Tout le pays est confronté à une crise de liquidités, le système bancaire est défaillant. J’ai vu des files d’attente impressionnantes devant les banques de Benghazi où les gens venaient retirer de l’argent. Le ministère de la Santé, dans le gouvernement de l’est comme dans celui de l’ouest, dispose de ressources très limitées et a beaucoup de mal à payer le personnel médical. Ce personnel a de plus commencé à quitter les hôpitaux en 2011, puis il y a eu une deuxième vague de départs en 2014. Beaucoup d’infirmières étrangères, de nationalité philippine, tunisienne ou égyptienne, sont parties. Aujourd’hui, c’est un défi de convaincre des médecins ou des infirmières de venir ou revenir travailler en Libye.
Que peut faire MSF dans ce contexte ?
Nous tentons de répondre aux besoins de structures de santé dans l’est et l’ouest du pays. Comme à l’hôpital d’Al-Abyar que j’avais visité il y a un an et qui n’était pas fonctionnel. Depuis nous avons réhabilité la salle d’urgences. Le ministère de la Santé va réhabiliter la maternité. Et nous espérons poursuivre cette collaboration pour dispenser des soins parce qu’Al-Abyar et les villages des alentours comptent 70 000 habitants, dont des centaines de familles qui ont fui Benghazi et se sont réfugiées à Al-Abyar.
L’an dernier, nous avions aussi fait des travaux de rénovation dans l’hôpital d’Al Qoubah, autre hôpital situé en zone rurale qui prend en charge les urgences médicales et les accouchements. Et nous faisons des donations de médicaments et de consommables pour les blocs opératoires de manière que des hôpitaux à Benghazi, Misrata, El-Marj et Zouara puissent continuer à fonctionner.

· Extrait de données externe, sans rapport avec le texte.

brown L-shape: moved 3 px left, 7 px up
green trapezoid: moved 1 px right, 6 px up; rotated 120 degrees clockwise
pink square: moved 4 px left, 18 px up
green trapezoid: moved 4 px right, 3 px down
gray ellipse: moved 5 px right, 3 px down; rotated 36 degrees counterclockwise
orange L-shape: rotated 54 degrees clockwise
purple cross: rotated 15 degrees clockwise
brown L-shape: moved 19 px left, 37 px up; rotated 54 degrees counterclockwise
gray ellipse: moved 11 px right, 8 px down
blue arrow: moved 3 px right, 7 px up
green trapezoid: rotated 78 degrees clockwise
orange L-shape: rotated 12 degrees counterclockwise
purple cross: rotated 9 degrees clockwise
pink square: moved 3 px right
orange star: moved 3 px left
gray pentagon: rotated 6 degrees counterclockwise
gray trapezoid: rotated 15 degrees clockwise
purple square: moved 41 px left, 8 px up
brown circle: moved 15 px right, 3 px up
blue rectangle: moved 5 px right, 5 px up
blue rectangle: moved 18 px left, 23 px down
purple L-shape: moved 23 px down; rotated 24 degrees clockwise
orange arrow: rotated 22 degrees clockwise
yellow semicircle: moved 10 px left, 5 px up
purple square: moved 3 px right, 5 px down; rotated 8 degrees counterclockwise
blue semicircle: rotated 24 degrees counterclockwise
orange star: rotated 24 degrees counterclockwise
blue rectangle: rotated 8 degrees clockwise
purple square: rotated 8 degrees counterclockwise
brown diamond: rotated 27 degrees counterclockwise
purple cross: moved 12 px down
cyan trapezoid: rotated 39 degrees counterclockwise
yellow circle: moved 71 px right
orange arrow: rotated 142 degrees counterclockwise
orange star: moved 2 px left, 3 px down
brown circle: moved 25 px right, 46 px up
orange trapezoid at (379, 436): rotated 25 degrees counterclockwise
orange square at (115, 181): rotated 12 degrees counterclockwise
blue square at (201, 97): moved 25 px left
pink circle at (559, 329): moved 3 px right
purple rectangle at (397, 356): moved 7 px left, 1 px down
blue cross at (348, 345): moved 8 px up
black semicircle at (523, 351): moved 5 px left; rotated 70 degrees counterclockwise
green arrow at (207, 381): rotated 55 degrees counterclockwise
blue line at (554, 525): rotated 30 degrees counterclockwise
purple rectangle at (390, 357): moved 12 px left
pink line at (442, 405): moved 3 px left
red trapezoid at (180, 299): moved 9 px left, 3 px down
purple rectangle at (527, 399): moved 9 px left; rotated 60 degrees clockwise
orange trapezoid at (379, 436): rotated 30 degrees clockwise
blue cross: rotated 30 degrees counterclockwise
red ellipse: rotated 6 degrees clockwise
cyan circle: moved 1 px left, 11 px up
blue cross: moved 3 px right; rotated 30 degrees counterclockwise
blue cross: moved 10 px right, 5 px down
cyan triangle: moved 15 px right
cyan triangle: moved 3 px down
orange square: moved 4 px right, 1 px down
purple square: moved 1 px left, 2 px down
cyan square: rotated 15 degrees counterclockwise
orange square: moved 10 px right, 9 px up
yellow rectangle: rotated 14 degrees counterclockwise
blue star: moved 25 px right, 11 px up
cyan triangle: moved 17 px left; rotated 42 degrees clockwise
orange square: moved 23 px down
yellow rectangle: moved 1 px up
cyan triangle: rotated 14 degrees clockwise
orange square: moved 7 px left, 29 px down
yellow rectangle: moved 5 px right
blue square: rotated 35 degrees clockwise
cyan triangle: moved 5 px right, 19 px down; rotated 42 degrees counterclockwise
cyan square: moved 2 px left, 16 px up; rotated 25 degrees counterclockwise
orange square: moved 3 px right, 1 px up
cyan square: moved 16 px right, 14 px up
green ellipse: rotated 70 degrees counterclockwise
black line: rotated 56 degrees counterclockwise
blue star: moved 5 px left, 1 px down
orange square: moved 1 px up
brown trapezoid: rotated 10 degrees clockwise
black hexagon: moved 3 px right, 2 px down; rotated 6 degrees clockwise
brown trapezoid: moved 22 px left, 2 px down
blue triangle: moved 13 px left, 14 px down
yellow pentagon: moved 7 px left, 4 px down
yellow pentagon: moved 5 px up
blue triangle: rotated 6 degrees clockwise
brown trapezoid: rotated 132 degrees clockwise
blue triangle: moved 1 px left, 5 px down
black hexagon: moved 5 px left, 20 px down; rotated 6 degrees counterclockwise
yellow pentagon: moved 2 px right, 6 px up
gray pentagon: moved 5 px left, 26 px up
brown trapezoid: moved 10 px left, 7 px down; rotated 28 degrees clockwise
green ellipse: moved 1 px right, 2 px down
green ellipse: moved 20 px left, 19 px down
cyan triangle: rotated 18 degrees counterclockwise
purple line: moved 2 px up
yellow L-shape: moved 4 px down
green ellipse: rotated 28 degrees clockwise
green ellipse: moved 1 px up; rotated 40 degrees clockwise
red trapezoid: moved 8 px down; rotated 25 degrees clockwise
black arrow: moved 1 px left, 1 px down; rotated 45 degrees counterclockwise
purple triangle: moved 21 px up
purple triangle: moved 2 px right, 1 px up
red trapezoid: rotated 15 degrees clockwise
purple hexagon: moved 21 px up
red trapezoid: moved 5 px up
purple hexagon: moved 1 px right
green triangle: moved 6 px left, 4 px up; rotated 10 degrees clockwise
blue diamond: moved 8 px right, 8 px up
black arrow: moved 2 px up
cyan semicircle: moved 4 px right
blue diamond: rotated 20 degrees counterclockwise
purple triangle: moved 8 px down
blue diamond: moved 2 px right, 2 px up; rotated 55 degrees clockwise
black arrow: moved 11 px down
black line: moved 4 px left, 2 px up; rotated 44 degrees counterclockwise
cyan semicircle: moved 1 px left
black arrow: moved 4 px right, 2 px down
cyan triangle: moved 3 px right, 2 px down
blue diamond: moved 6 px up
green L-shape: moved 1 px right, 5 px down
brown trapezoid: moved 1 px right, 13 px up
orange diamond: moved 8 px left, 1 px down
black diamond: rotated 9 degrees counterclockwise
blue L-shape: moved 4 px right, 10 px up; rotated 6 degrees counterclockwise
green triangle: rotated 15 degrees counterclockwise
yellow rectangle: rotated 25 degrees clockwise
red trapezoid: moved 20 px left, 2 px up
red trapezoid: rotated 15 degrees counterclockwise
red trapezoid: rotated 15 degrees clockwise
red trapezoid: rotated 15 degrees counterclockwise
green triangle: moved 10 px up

MSF est aujourd’hui l’un des très rares acteurs internationaux qui soit présent. Mais cela n’a pas été facile de mettre en place ces opérations. Les Libyens ont découvert l’aide humanitaire en 2011 et il y a une grande méfiance envers les ONG. La coexistence de trois gouvernements complique aussi les choses pour acheminer des médicaments, du matériel médical et envoyer des équipes sur le terrain. Il faut bien expliquer notre action et qui nous sommes. Mais on voit des progrès. A Zouara par exemple, la mairie a mis à notre disposition un bâtiment pour qu’on puisse ouvrir un centre de santé et donner des consultations.
La Libye est de nouveau une voie de passage très utilisée par les migrants africains qui tentent de rejoindre l’Europe. Que fait MSF pour ces populations vulnérables ?
A Zouara, il y a des migrants venus d’autres villes côtières pour travailler. Ils fournissent une main d’œuvre recherchée. Mais depuis le début de cette année, il n’y a plus de bateaux qui quittent la zone de Zouara pour traverser la Méditerranée. Plus généralement, il est difficile d’accéder aux migrants africains. Ils restent très discrets une fois arrivés en Libye car ils risquent de se faire arrêter et mettre en prison. Nos équipes tentent d’accéder à eux pour leur porter secours mais sans succès pour le moment.